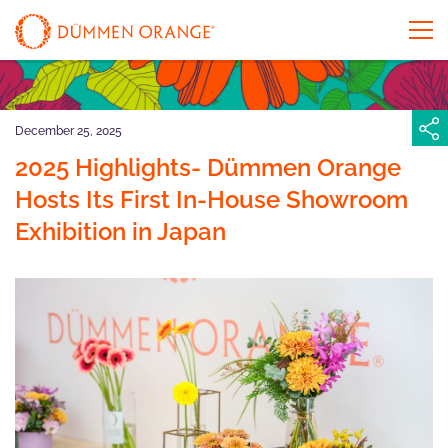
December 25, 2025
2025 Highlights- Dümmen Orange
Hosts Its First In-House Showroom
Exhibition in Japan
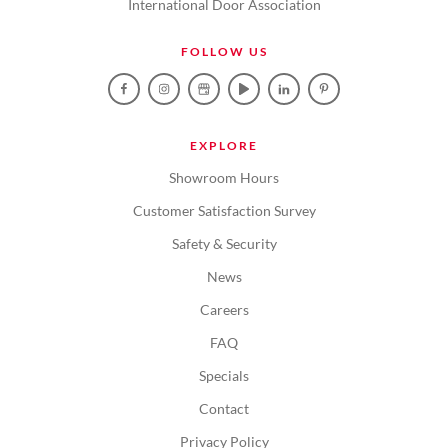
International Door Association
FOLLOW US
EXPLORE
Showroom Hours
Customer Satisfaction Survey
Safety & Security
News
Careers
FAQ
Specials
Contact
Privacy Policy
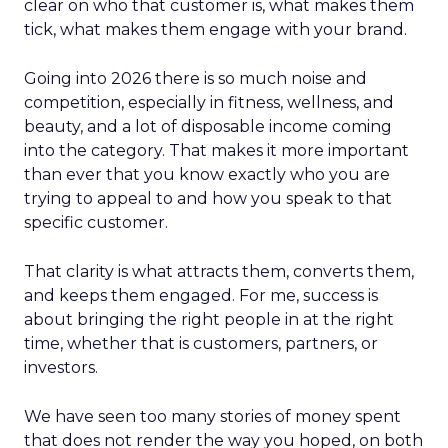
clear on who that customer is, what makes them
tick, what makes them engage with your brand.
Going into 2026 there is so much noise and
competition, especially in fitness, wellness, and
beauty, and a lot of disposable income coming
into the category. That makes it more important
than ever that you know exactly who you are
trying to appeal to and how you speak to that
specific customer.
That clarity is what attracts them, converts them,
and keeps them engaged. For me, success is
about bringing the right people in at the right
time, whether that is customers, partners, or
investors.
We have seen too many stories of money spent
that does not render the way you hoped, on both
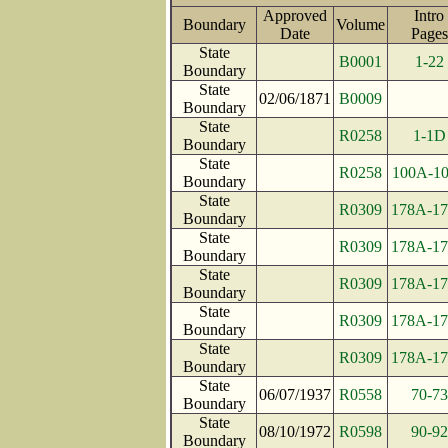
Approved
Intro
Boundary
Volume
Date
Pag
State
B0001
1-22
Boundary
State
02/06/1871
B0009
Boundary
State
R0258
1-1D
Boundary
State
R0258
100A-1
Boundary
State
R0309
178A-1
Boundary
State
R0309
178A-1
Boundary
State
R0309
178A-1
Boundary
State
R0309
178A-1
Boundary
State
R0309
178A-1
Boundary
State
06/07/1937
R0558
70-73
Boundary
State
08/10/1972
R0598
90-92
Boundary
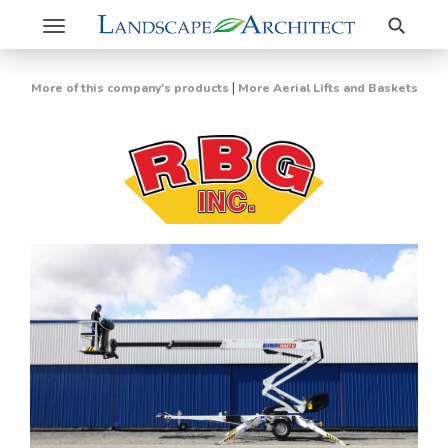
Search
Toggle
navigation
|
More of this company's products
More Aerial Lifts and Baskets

---

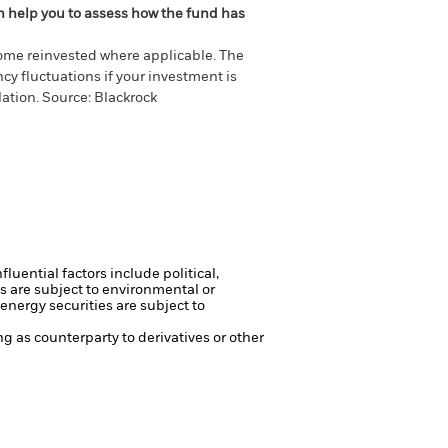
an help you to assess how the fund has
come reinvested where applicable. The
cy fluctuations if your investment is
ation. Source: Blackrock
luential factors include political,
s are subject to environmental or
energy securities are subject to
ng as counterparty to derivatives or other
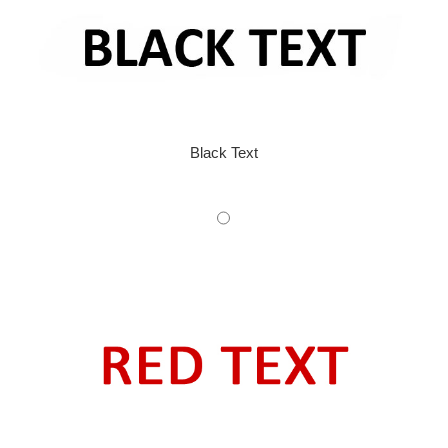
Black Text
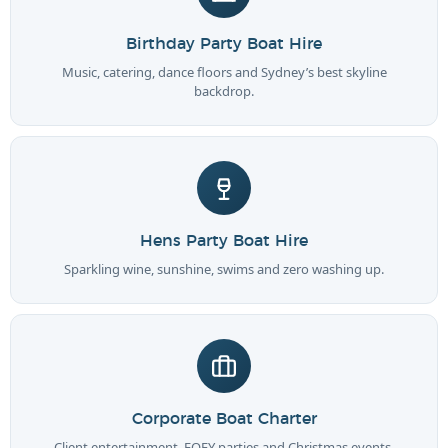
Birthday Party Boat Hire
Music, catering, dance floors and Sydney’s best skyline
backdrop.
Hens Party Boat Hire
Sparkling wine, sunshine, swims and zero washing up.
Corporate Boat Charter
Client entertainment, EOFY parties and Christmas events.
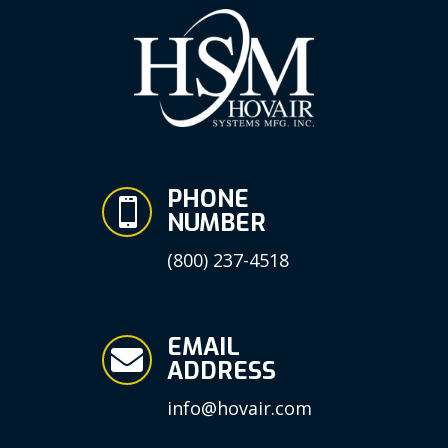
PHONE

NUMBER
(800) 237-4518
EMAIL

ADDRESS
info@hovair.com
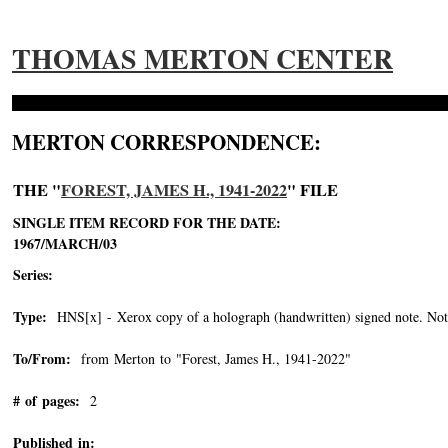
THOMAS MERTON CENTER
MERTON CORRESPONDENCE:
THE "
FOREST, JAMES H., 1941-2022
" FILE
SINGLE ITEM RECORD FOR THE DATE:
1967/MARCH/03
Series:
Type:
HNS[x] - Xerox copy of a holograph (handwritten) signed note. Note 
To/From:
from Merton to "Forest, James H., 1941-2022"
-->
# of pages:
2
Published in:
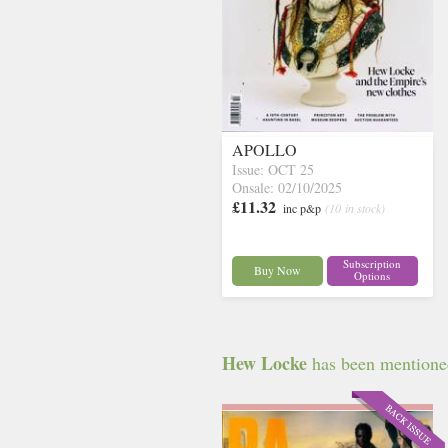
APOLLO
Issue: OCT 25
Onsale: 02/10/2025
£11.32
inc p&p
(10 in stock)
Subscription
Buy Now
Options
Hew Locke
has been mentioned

==

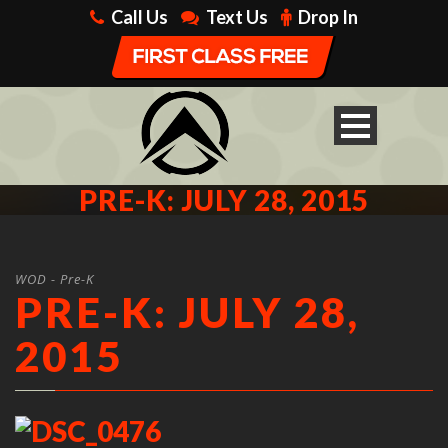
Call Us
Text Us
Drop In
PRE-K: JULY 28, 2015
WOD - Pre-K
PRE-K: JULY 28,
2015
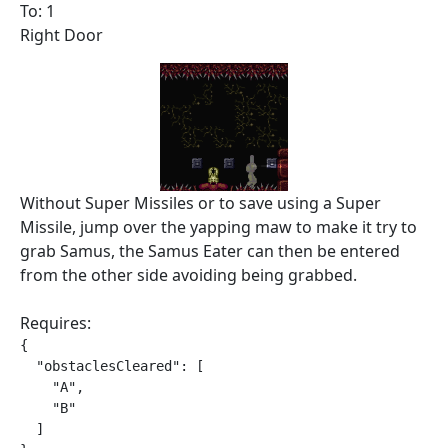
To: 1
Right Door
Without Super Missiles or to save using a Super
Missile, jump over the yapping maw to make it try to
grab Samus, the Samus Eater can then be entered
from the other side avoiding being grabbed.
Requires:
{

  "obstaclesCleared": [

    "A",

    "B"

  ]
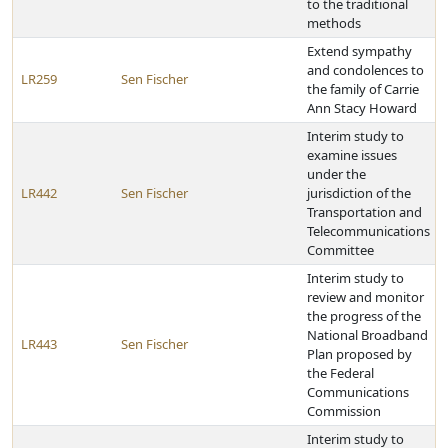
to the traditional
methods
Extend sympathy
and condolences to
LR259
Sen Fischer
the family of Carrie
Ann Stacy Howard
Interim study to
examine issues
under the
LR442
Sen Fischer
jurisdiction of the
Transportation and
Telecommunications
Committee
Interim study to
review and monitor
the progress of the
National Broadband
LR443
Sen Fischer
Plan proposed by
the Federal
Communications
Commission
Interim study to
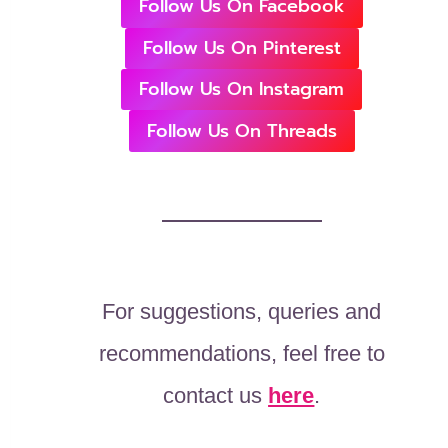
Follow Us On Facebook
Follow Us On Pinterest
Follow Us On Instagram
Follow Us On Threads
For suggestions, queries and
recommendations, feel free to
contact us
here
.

Work task: Set down word for word the lines above from the one with "December 25, 2025" up to and including the one with "More Aerial Lifts and Baskets". Omit every picture.

Written response:
December 25, 2025
2025 Highlights- Dümmen Orange
Hosts Its First In-House Showroom
Exhibition in Japan
International Door Association
FOLLOW US
EXPLORE
Showroom Hours
Customer Satisfaction Survey
Safety & Security
News
Careers
FAQ
Specials
Contact
Privacy Policy
clear on who that customer is, what makes them
tick, what makes them engage with your brand.
Going into 2026 there is so much noise and
competition, especially in fitness, wellness, and
beauty, and a lot of disposable income coming
into the category. That makes it more important
than ever that you know exactly who you are
trying to appeal to and how you speak to that
specific customer.
That clarity is what attracts them, converts them,
and keeps them engaged. For me, success is
about bringing the right people in at the right
time, whether that is customers, partners, or
investors.
We have seen too many stories of money spent
that does not render the way you hoped, on both
Approved
Intro
Boundary
Volume
Date
Pag
State
B0001
1-22
Boundary
State
02/06/1871
B0009
Boundary
State
R0258
1-1D
Boundary
State
R0258
100A-1
Boundary
State
R0309
178A-1
Boundary
State
R0309
178A-1
Boundary
State
R0309
178A-1
Boundary
State
R0309
178A-1
Boundary
State
R0309
178A-1
Boundary
State
06/07/1937
R0558
70-73
Boundary
State
08/10/1972
R0598
90-92
Boundary
Search
Toggle
navigation
|
More of this company's products
More Aerial Lifts and Baskets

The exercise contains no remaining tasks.